My best wishes to you and hopes for continued absence of mets.

"He has good vision, so we would rather not have him lose an eye just to check on the OM status, when it's already spread anyway."

He will not have to lost his eye to diagnose OM - most people with OM do not lose their eye - to diagnosis or even to treatment for the cancer.  The diagnosis is made by subjective tests like observation, ultrasound, and looking at photos of the tumor for certain telltale characteristics.  Now the treatment for the cancer could mean removing the eye but that is only under certain circumstances. But if this is OM the eye tumor will need to be treated ASAP. As long as your Dad has the tumor in his eye - the cancer can continue to spread so that needs to be diagnosed by an OM  specialist.

Ditto -- I didn't lose my eye.  OM mets diagnosis was a liver biopsy for me.

Granted, I'm something like 20/200 in the treated eye, so you wouldn't want me flying a helicopter near your house, but my huge blind spot is an excuse to ignore people standing to my right, so it can come in handy.

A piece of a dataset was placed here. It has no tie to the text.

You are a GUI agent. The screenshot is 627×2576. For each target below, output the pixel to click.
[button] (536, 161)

This June, I'm having a cataract out of the same eye -- induced by the rasiation, so we knew it was coming.  Considering the other procedures I've had, this one should be no biggie.  Kinda like I look forward to PET scans now as good naps.

--Tom

Keep Rowing!

I'm sorry about my ignorant post about necessarily losing an eye to test for OM... I hadn't studied up on OM since the doctors had said he didn't have it.  The plan for my dad is to get some type of systemic treatment to reduce the tumors in his liver and bones, and then to treat the eye tumor when the more serious ones are under control.  The eye tumor to date is growing very slowly and is not affecting his vision yet.

I guess because most of us are diagnosed with the OM first, we have the eye treated first - since it is the primary source for the cancer. But I wonder why, since the eye tumor will continue to spread it's cancer cells...it is not being treated immediately THEN deal with the systemic issues. Have you considered a second opinion with an ocular melanoma cancer specialist in addition to a specialists such as Dr. Sato who deals with both high risk OM patients in addtion to those whose OM has spread?